Search the material below for "Кубани" and copy every line where it occurs.

================

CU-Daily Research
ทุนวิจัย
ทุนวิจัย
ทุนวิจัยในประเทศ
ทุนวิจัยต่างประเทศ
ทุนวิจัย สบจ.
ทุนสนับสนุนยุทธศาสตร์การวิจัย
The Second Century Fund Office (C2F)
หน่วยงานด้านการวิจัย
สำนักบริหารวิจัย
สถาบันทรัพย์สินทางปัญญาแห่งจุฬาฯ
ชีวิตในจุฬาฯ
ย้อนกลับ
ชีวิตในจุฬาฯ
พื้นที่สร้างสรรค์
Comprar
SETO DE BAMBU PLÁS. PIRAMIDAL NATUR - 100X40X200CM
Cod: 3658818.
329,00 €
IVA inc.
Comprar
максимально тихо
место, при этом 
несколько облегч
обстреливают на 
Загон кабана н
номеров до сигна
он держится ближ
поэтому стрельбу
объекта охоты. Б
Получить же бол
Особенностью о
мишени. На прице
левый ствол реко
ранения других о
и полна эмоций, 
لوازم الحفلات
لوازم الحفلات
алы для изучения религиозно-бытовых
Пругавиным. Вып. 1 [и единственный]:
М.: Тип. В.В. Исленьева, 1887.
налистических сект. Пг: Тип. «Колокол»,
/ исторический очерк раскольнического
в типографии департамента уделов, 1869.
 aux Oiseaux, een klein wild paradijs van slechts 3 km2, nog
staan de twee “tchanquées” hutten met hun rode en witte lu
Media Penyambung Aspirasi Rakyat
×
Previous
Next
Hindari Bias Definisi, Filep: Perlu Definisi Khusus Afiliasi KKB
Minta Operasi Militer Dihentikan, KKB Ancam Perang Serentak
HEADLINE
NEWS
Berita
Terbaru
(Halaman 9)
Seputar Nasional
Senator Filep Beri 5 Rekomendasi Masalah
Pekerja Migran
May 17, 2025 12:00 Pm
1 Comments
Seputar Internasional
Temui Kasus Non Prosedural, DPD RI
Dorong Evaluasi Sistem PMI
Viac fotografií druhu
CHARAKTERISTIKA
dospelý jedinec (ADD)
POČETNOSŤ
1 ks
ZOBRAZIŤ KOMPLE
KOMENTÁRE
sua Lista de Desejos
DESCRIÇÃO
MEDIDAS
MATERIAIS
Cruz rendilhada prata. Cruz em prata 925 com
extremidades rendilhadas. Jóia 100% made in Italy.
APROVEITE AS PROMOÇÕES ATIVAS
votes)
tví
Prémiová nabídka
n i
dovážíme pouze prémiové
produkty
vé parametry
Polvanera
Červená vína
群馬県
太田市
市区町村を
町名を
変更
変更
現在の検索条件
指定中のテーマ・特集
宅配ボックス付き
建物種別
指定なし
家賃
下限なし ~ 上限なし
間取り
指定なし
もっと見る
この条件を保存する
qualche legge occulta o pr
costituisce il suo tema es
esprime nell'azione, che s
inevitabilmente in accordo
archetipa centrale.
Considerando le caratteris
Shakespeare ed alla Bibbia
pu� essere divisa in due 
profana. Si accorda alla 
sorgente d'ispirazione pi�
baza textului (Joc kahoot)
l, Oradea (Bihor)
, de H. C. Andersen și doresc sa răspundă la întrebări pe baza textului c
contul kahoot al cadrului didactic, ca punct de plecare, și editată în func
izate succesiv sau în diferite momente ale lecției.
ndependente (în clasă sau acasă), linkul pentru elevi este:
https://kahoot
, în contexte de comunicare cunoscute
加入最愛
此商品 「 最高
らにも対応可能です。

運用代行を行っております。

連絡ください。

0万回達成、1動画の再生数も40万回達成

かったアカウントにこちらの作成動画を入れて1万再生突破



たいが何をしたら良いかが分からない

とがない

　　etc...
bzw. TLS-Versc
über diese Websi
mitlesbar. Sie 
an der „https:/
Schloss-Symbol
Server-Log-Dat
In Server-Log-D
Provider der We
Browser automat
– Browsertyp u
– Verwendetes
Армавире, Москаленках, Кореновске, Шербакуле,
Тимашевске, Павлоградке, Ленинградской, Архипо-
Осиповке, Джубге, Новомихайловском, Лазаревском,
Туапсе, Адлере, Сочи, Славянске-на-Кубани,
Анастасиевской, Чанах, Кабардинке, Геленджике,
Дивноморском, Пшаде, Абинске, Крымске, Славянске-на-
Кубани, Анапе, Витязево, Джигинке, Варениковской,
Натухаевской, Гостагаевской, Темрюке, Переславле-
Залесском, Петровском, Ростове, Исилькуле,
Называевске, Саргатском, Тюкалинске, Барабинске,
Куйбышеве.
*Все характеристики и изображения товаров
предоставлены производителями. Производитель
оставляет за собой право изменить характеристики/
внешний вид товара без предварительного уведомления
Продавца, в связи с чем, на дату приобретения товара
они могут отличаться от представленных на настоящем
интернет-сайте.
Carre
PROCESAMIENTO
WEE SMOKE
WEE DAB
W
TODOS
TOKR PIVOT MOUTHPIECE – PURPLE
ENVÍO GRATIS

================

• **Finished exercise**
Туапсе, Адлере, Сочи, Славянске-на-Кубани,
Кубани, Анапе, Витязево, Джигинке, Варениковской,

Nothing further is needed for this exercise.